Everything was quiet on the flatlands below the Old Fort when he got there, an hour after the stabbing. Midway between the bluff that marked the rim of the hollow and the fringe of willows along the river, stood the long plank barracks of the imported hands. Smoke rose from the stovepipes that broke the expanse of its snow-covered roof; about one door was a maze of tracks and crosstracks; at a certain place, which was, say, seventy-five feet from the door, the snow was wallowed and flurried as though a heavy oxhide had been dragged across its surface; and right there a dark spot showed reddish brown against the white background.
However, no figures moved and no faces showed at the small windows as the chief and his men, having floundered down the hill, cautiously approached the silent building; and when he knocked on the door with the end of his hickory walking stick, and knocked and knocked again, meantime demanding admittance in the name of the law, no one answered his knock or his hail. Losing patience, he put his shoulder to the fastened door and, with a heave, broke it away from its hinges and its hasp, so that it fell inward.

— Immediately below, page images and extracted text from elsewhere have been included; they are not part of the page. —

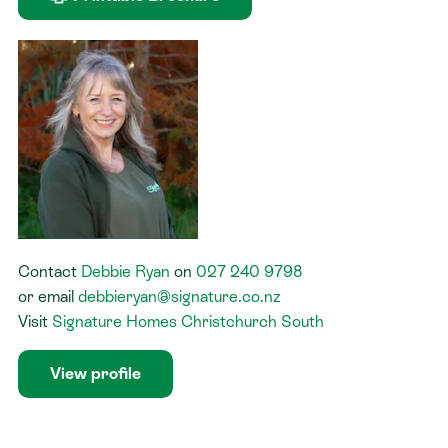
Contact
Debbie Ryan
on
027 240 9798
or
email
debbieryan@signature.co.nz
Visit
Signature Homes Christchurch South
View profile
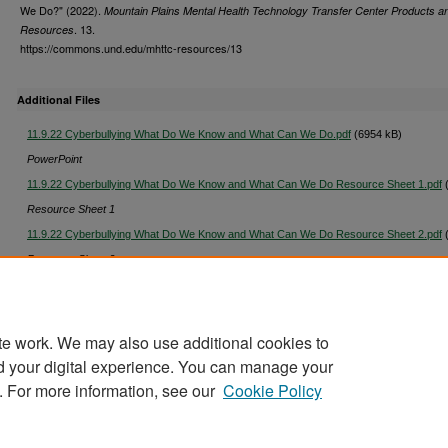
We Do?" (2022).
Mountain Plains Mental Health Technology Transfer Center Products a
. 13.
Resources
https://commons.und.edu/mhttc-resources/13
Additional Files
11.9.22 Cyberbullying What Do We Know and What Can We Do.pdf
(6954 kB)
PowerPoint
11.9.22 Cyberbullying What Do We Know and What Can We Do Resource Sheet 1.pdf
(
Resource Sheet 1
11.9.22 Cyberbullying What Do We Know and What Can We Do Resource Sheet 2.pdf
(
Resource Sheet 2
Cyberbullying What Do We Know and What Can We Do CC.txt
(76 kB)
te work. We may also use additional cookies to
d your digital experience. You can manage your
. For more information, see our
Cookie Policy
Home
|
About
|
FAQ
|
My Account
|
Accessibility Stat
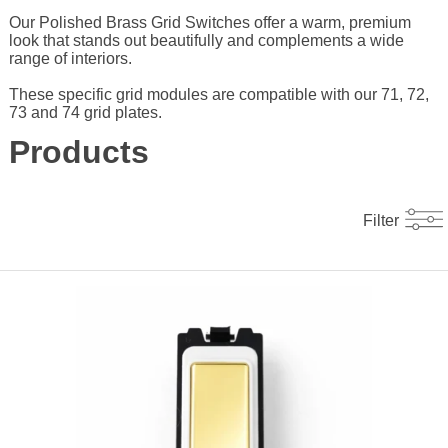
Our Polished Brass Grid Switches offer a warm, premium
look that stands out beautifully and complements a wide
range of interiors.
These specific grid modules are compatible with our 71, 72,
73 and 74 grid plates.
Products
Filter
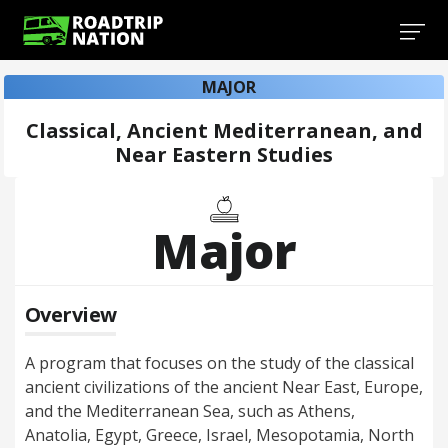
MAJOR
Classical, Ancient Mediterranean, and
Near Eastern Studies
Major
Overview
A program that focuses on the study of the classical
ancient civilizations of the ancient Near East, Europe,
and the Mediterranean Sea, such as Athens,
Anatolia, Egypt, Greece, Israel, Mesopotamia, North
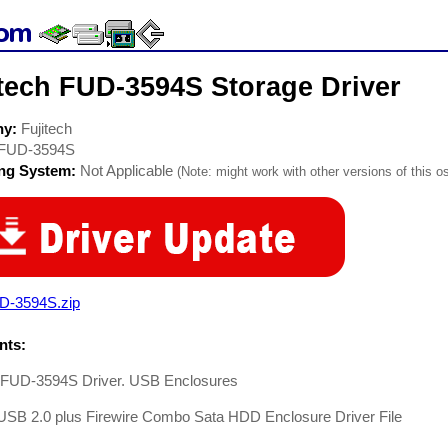
itech FUD-3594S Storage Driver
ny:
Fujitech
FUD-3594S
ing System:
Not Applicable
(Note: might work with other versions of this os
D-3594S.zip
ts:
h FUD-3594S Driver. USB Enclosures
 USB 2.0 plus Firewire Combo Sata HDD Enclosure Driver File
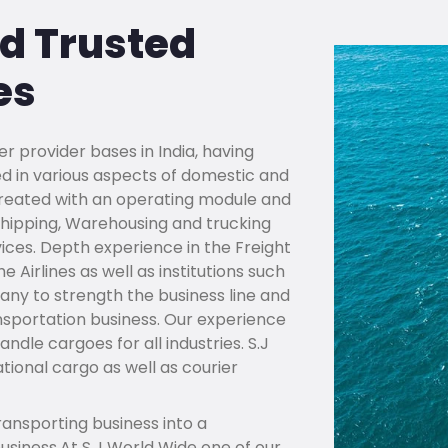
nd Trusted
es
er provider bases in India, having
d in various aspects of domestic and
s created with an operating module and
, shipping, Warehousing and trucking
vices. Depth experience in the Freight
 Airlines as well as institutions such
ny to strength the business line and
nsportation business. Our experience
dle cargoes for all industries. S.J
ional cargo as well as courier
ansporting business into a
siness.At S.J World Wide one of our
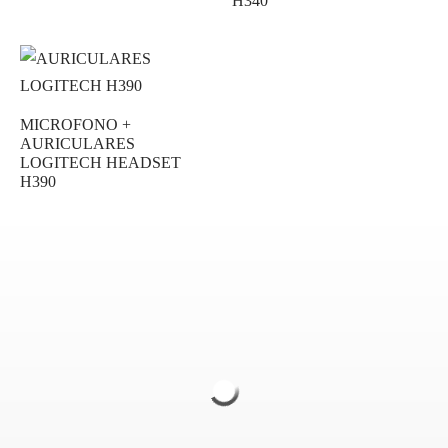
H340
MICROFONO +
AURICULARES
LOGITECH HEADSET
H390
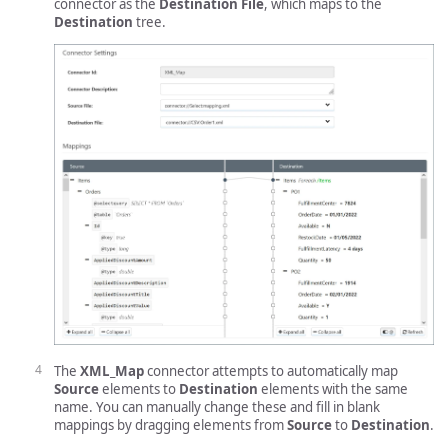
connector as the
Destination File
, which maps to the
Destination
tree.
The
XML_Map
connector attempts to automatically map
Source
elements to
Destination
elements with the same
name. You can manually change these and fill in blank
mappings by dragging elements from
Source
to
Destination
.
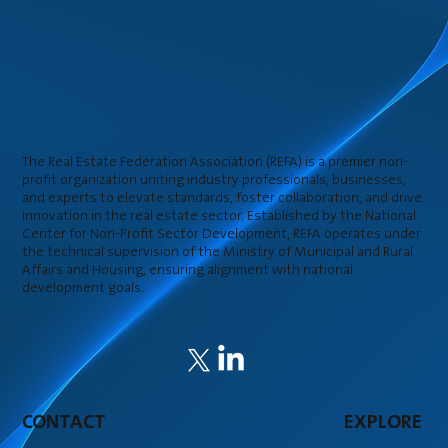
The Real Estate Federation Association (REFA) is a premier non-
profit organization uniting industry professionals, businesses,
and experts to elevate standards, foster collaboration, and drive
innovation in the real estate sector. Established by the National
Center for Non-Profit Sector Development, REFA operates under
the technical supervision of the Ministry of Municipal and Rural
Affairs and Housing, ensuring alignment with national
development goals.
CONTACT
EXPLORE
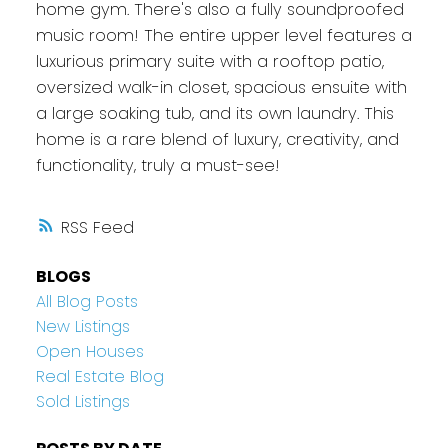
home gym. There's also a fully soundproofed
music room! The entire upper level features a
luxurious primary suite with a rooftop patio,
oversized walk-in closet, spacious ensuite with
a large soaking tub, and its own laundry. This
home is a rare blend of luxury, creativity, and
functionality, truly a must-see!
RSS
BLOGS
All Blog Posts
New Listings
Open Houses
Real Estate Blog
Sold Listings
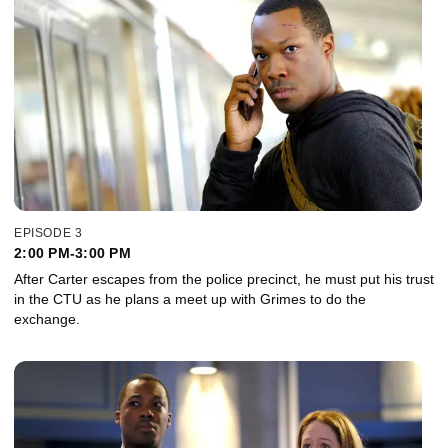
EPISODE 3
2:00 PM-3:00 PM
After Carter escapes from the police precinct, he must put his trust
in the CTU as he plans a meet up with Grimes to do the
exchange.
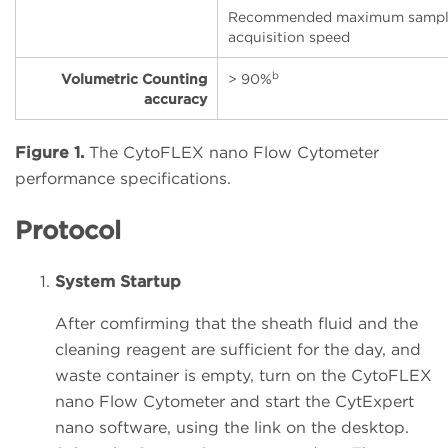
Recommended maximum samp
acquisition speed
b
Volumetric Counting
> 90%
accuracy
Figure 1.
The CytoFLEX nano Flow Cytometer
performance specifications.
Protocol
System Startup
After comfirming that the sheath fluid and the
cleaning reagent are sufficient for the day, and
waste container is empty, turn on the CytoFLEX
nano Flow Cytometer and start the CytExpert
nano software, using the link on the desktop.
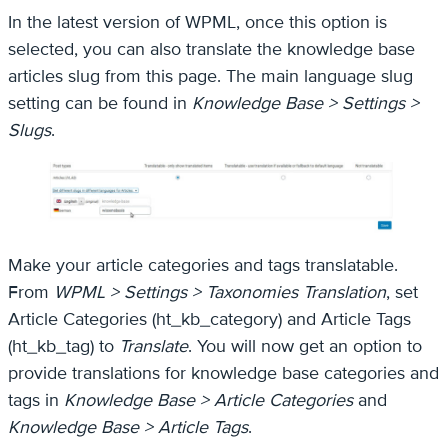
In the latest version of WPML, once this option is
selected, you can also translate the knowledge base
articles slug from this page. The main language slug
setting can be found in
Knowledge Base > Settings >
Slugs
.
Make your article categories and tags translatable.
From
WPML > Settings > Taxonomies Translation
, set
Article Categories (ht_kb_category) and Article Tags
(ht_kb_tag) to
Translate
. You will now get an option to
provide translations for knowledge base categories and
tags in
Knowledge Base > Article Categories
and
Knowledge Base > Article Tags
.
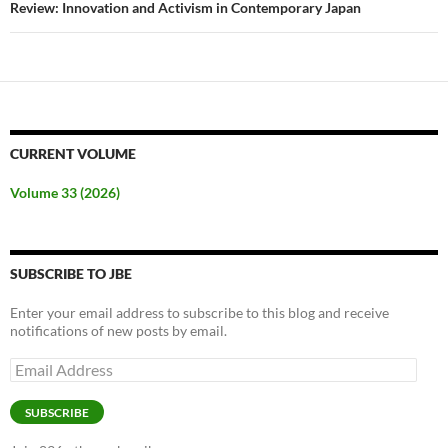
Review: Innovation and Activism in Contemporary Japan
CURRENT VOLUME
Volume 33 (2026)
SUBSCRIBE TO JBE
Enter your email address to subscribe to this blog and receive
notifications of new posts by email.
Email
Address
SUBSCRIBE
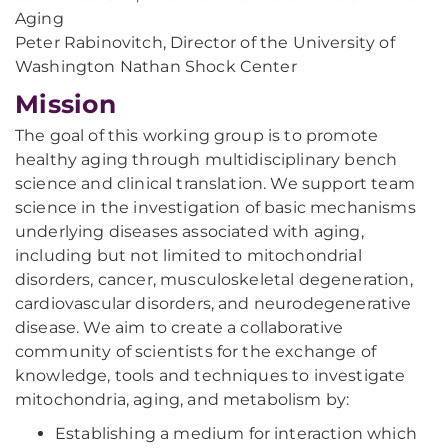
Aging
Peter Rabinovitch, Director of the University of
Washington Nathan Shock Center
Mission
The goal of this working group is to promote
healthy aging through multidisciplinary bench
science and clinical translation. We support team
science in the investigation of basic mechanisms
underlying diseases associated with aging,
including but not limited to mitochondrial
disorders, cancer, musculoskeletal degeneration,
cardiovascular disorders, and neurodegenerative
disease. We aim to create a collaborative
community of scientists for the exchange of
knowledge, tools and techniques to investigate
mitochondria, aging, and metabolism by:
Establishing a medium for interaction which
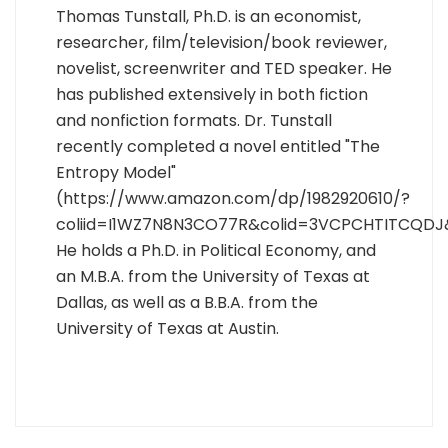
Thomas Tunstall, Ph.D. is an economist,
researcher, film/television/book reviewer,
novelist, screenwriter and TED speaker. He
has published extensively in both fiction
and nonfiction formats. Dr. Tunstall
recently completed a novel entitled "The
Entropy Model"
(https://www.amazon.com/dp/1982920610/?
coliid=I1WZ7N8N3CO77R&colid=3VCPCHTITCQDJ
He holds a Ph.D. in Political Economy, and
an M.B.A. from the University of Texas at
Dallas, as well as a B.B.A. from the
University of Texas at Austin.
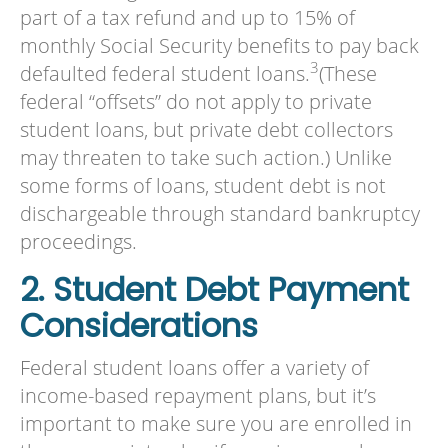
part of a tax refund and up to 15% of
monthly Social Security benefits to pay back
3
defaulted federal student loans.
(These
federal “offsets” do not apply to private
student loans, but private debt collectors
may threaten to take such action.) Unlike
some forms of loans, student debt is not
dischargeable through standard bankruptcy
proceedings.
2. Student Debt Payment
Considerations
Federal student loans offer a variety of
income-based repayment plans, but it’s
important to make sure you are enrolled in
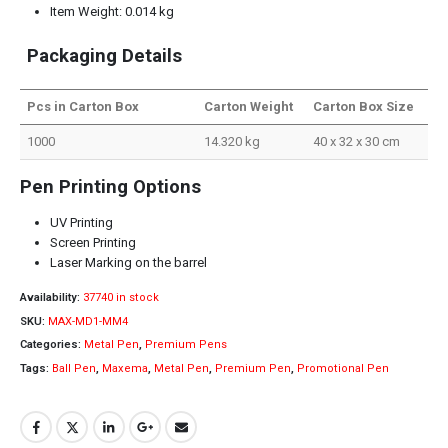
Item Weight: 0.014 kg
Packaging Details
Pcs in Carton Box
Carton Weight
Carton Box Size
1000
14.320 kg
40 x 32 x 30 cm
Pen Printing Options
UV Printing
Screen Printing
Laser Marking on the barrel
Availability:
37740 in stock
SKU:
MAX-MD1-MM4
Categories:
Metal Pen
,
Premium Pens
Tags:
Ball Pen
,
Maxema
,
Metal Pen
,
Premium Pen
,
Promotional Pen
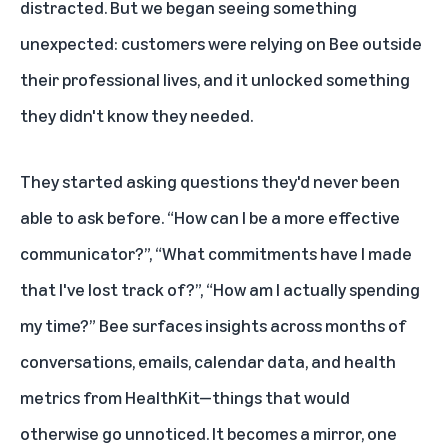
distracted. But we began seeing something
unexpected: customers were relying on Bee outside
their professional lives, and it unlocked something
they didn't know they needed.
They started asking questions they'd never been
able to ask before. “How can I be a more effective
communicator?”, “What commitments have I made
that I've lost track of?”, “How am I actually spending
my time?” Bee surfaces insights across months of
conversations, emails, calendar data, and health
metrics from HealthKit—things that would
otherwise go unnoticed. It becomes a mirror, one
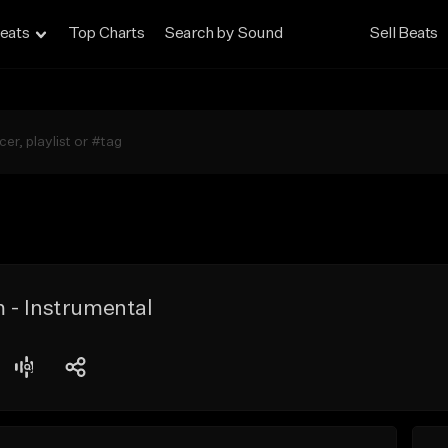
eats
Top Charts
Search by Sound
Sell Beats
 - Instrumental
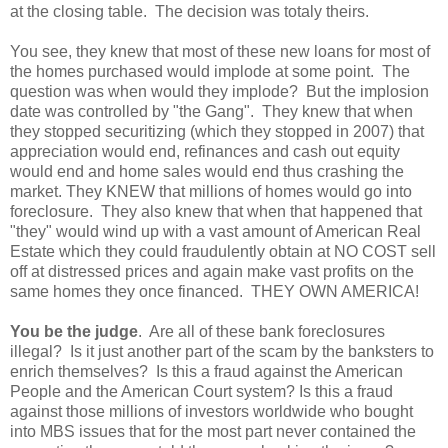
at the closing table. The decision was totaly theirs.
You see, they knew that most of these new loans for most of
the homes purchased would implode at some point. The
question was when would they implode? But the implosion
date was controlled by "the Gang". They knew that when
they stopped securitizing (which they stopped in 2007) that
appreciation would end, refinances and cash out equity
would end and home sales would end thus crashing the
market. They KNEW that millions of homes would go into
foreclosure. They also knew that when that happened that
"they" would wind up with a vast amount of American Real
Estate which they could fraudulently obtain at NO COST sell
off at distressed prices and again make vast profits on the
same homes they once financed. THEY OWN AMERICA!
You be the judge
. Are all of these bank foreclosures
illegal? Is it just another part of the scam by the banksters to
enrich themselves? Is this a fraud against the American
People and the American Court system? Is this a fraud
against those millions of investors worldwide who bought
into MBS issues that for the most part never contained the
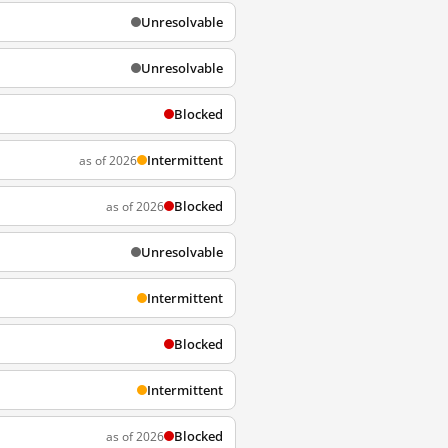
Unresolvable
Unresolvable
Blocked
Intermittent
as of 2026
Blocked
as of 2026
Unresolvable
Intermittent
Blocked
Intermittent
Blocked
as of 2026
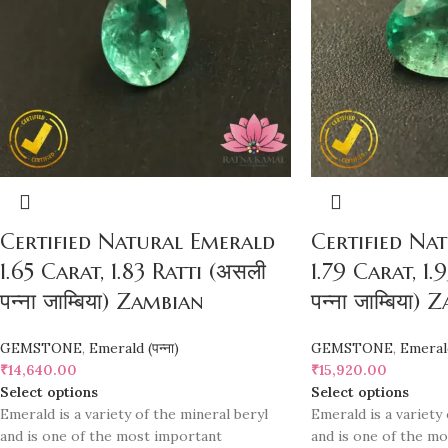
Certified Natural Emerald
Certified Na
1.65 Carat, 1.83 Ratti (असली
1.79 Carat, 1.
पन्ना जाम्बिया) Zambian
पन्ना जाम्बिया)
GEMSTONE
,
Emerald (पन्ना)
GEMSTONE
,
Emerald 
₹
14,640.00
₹
15,920.00
Select options
Select options
Emerald is a variety of the mineral beryl
Emerald is a variety 
and is one of the most important
and is one of the m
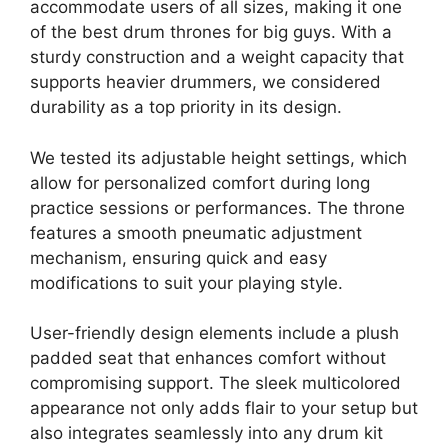
accommodate users of all sizes, making it one
of the best drum thrones for big guys. With a
sturdy construction and a weight capacity that
supports heavier drummers, we considered
durability as a top priority in its design.
We tested its adjustable height settings, which
allow for personalized comfort during long
practice sessions or performances. The throne
features a smooth pneumatic adjustment
mechanism, ensuring quick and easy
modifications to suit your playing style.
User-friendly design elements include a plush
padded seat that enhances comfort without
compromising support. The sleek multicolored
appearance not only adds flair to your setup but
also integrates seamlessly into any drum kit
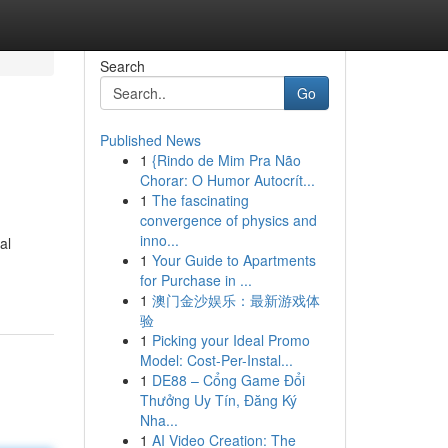
Search
Go
Published News
1
{Rindo de Mim Pra Não
Chorar: O Humor Autocrít...
1
The fascinating
convergence of physics and
inno...
al
1
Your Guide to Apartments
for Purchase in ...
1
澳门金沙娱乐：最新游戏体
验
1
Picking your Ideal Promo
Model: Cost-Per-Instal...
1
DE88 – Cổng Game Đổi
Thưởng Uy Tín, Đăng Ký
Nha...
1
AI Video Creation: The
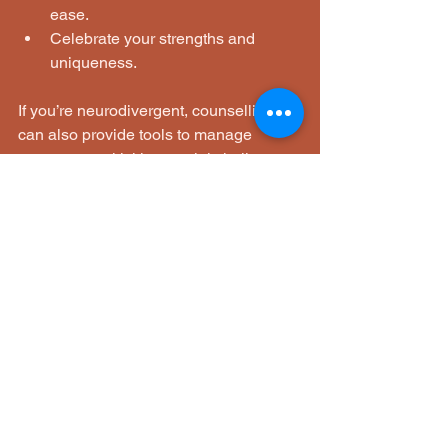
ease.
Celebrate your strengths and 
uniqueness.
If you’re neurodivergent, counselling 
can also provide tools to manage 
sensory sensitivities, social challenges, 
and emotional regulation in ways that 
respect your individuality.
Brighton and Hove’s counselling 
community is here to walk alongside 
you, offering kindness and expertise 
every step of the way.
If you’re ready to take the first step 
towards personalised support, know 
that help is available. Whether you 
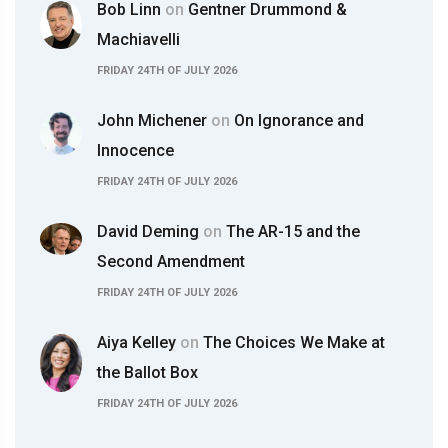
Bob Linn
on
Gentner Drummond &
Machiavelli
FRIDAY 24TH OF JULY 2026
John Michener
on
On Ignorance and
Innocence
FRIDAY 24TH OF JULY 2026
David Deming
on
The AR-15 and the
Second Amendment
FRIDAY 24TH OF JULY 2026
Aiya Kelley
on
The Choices We Make at
the Ballot Box
FRIDAY 24TH OF JULY 2026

Through the opening he took a look, then felt in his overcoat pocket for his gun, making ready to check a rush with revolver shots if needs be; but there was no rush. Within the place two hundred frightened, desperate men silently confronted him. Some who had pistols were wearing them now in plain sight. Others had knives and had produced them. All had picks and shovels—dangerous enough weapons at close quarters in the hands of men skilled in the use of them.
Had the big-hatted chief been wise in the ways of these men, he might peacefully have attained his object by opening his topcoat and showing his blue uniform, his brass buttons and his gold star; but naturally he did not think of that, and as he stood there before them, demanding of them, in a language they did not know, to surrender the guilty one, he was ulstered, like any civilian, from his throat to the tops of his rubber boots.